TASK DATA START

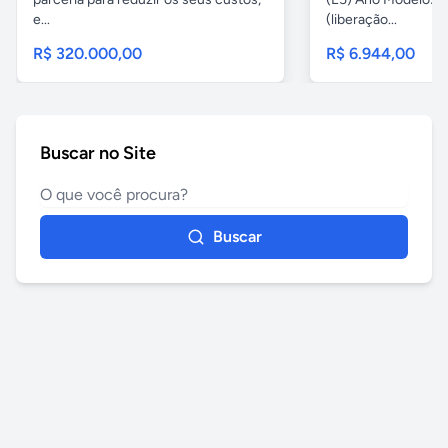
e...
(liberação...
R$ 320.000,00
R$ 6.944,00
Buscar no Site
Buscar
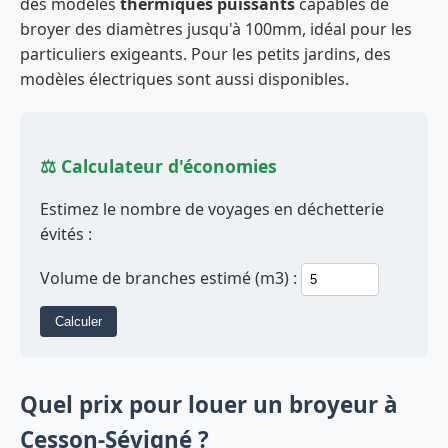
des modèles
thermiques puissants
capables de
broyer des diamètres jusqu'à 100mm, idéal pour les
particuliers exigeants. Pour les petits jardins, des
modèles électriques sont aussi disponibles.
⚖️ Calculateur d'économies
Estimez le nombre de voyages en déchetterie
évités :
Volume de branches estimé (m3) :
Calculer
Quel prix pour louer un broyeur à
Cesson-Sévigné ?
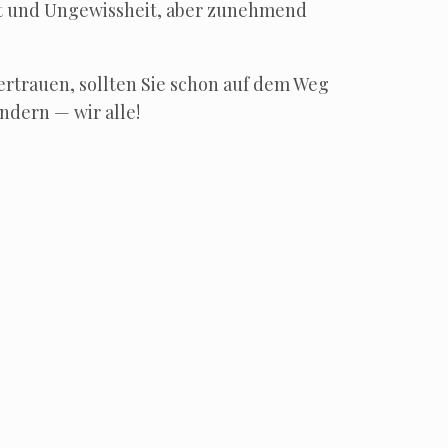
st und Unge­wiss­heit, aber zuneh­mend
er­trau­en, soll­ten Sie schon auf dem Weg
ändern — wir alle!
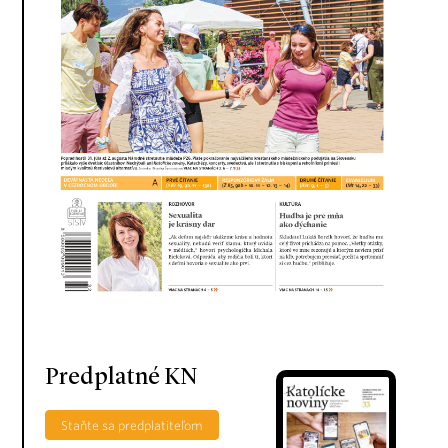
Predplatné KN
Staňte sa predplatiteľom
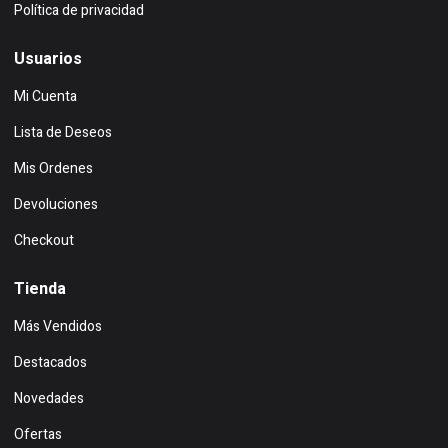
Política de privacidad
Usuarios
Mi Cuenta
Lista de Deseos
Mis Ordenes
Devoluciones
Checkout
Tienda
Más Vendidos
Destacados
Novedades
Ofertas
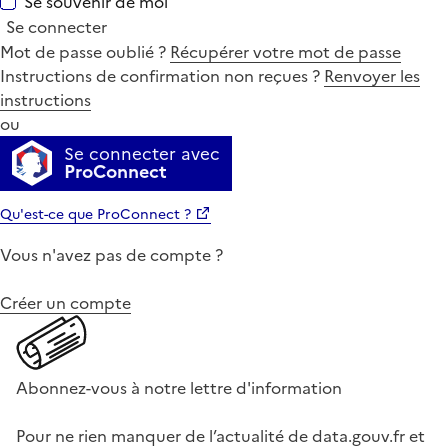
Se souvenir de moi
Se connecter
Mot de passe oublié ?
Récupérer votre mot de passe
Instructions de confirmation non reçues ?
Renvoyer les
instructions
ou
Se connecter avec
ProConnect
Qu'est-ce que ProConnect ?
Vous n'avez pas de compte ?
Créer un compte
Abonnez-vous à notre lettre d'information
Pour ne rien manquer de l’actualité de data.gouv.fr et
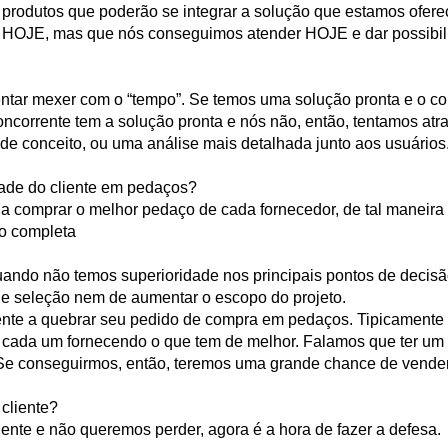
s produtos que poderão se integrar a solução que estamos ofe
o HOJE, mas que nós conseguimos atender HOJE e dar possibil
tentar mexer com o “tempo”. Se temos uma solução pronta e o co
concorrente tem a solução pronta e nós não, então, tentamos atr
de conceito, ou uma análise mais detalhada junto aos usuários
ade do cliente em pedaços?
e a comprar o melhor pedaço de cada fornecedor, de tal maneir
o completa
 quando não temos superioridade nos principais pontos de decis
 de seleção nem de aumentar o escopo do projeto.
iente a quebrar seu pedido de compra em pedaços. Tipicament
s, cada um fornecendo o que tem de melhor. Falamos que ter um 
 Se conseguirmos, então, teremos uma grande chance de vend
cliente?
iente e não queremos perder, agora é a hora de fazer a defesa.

TASK DATA END

- WORK INSTRUCTIONS: If a line in the entries holds the string "compte", copy it.

- WRITTEN SOLUTION:
Vous n'avez pas de compte ?
Créer un compte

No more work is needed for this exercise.